Re: [boost] [unicode] Interest Check / Proof of Concept

19 Nov 2008

      ...
There's still a lot missing from the code (most notably, dynamically-sized
strings and string concatenation), but here's a rundown of what *is*
present:
* Compile-time and run-time tagged strings
* Re-encoding of strings based on compile-/run-time tags
* Uses simple memory copying when source and dest encodings are the same
* Forward iterators to step through code points in strings
If you'd like to take a look at the code, it's available here:
http://www.teamboxel.com/misc/unicode.tar.gz . I've tested it in gcc 4.3.2
and MSVC8, but most modern compilers should be able to handle it. Comments
and criticisms are, of course, welcome.
I think it looks like a good start. I'm getting  a warning about a
string->wchar_t conversion.

Just a couple comments/questions...
- I don't think the global rt encoding objects are the way to go. I would
just each each string object declare the encoding object either as a member
variable or as needed inside a member function. Since they don't have any
member variables, the cost is negligible.
- Would it be possible to merge the ct/rt classes into a single type?
- Maybe encode/decode should be free functions - algorithm like.
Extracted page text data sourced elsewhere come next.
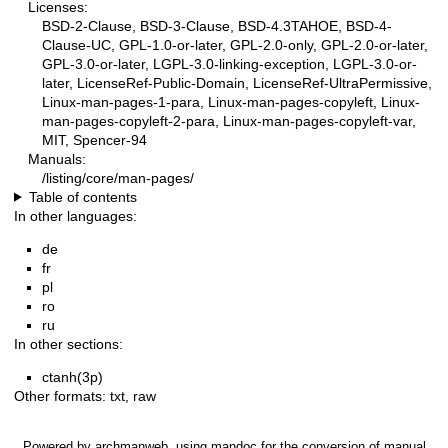
Licenses:
BSD-2-Clause, BSD-3-Clause, BSD-4.3TAHOE, BSD-4-
Clause-UC, GPL-1.0-or-later, GPL-2.0-only, GPL-2.0-or-later,
GPL-3.0-or-later, LGPL-3.0-linking-exception, LGPL-3.0-or-
later, LicenseRef-Public-Domain, LicenseRef-UltraPermissive,
Linux-man-pages-1-para, Linux-man-pages-copyleft, Linux-
man-pages-copyleft-2-para, Linux-man-pages-copyleft-var,
MIT, Spencer-94
Manuals:
/listing/core/man-pages/
Table of contents
In other languages:
de
fr
pl
ro
ru
In other sections:
ctanh(3p)
Other formats:
txt
,
raw
Powered by
archmanweb
, using
mandoc
for the conversion of manual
You might have something like:

estring<> s= ...; // Create an encodeable string with some default encoding
(ascii?)
encode(s, utf8()); // utf8 is a functor object that returns a utf8_encoder
object.

I guess if you go this way, the estring class would just contain an encoded
string associated with the encoder type. It might be an interesting
approach. Still. A good start.

Andrew Sutton
andrew.n.sutton@gmail.com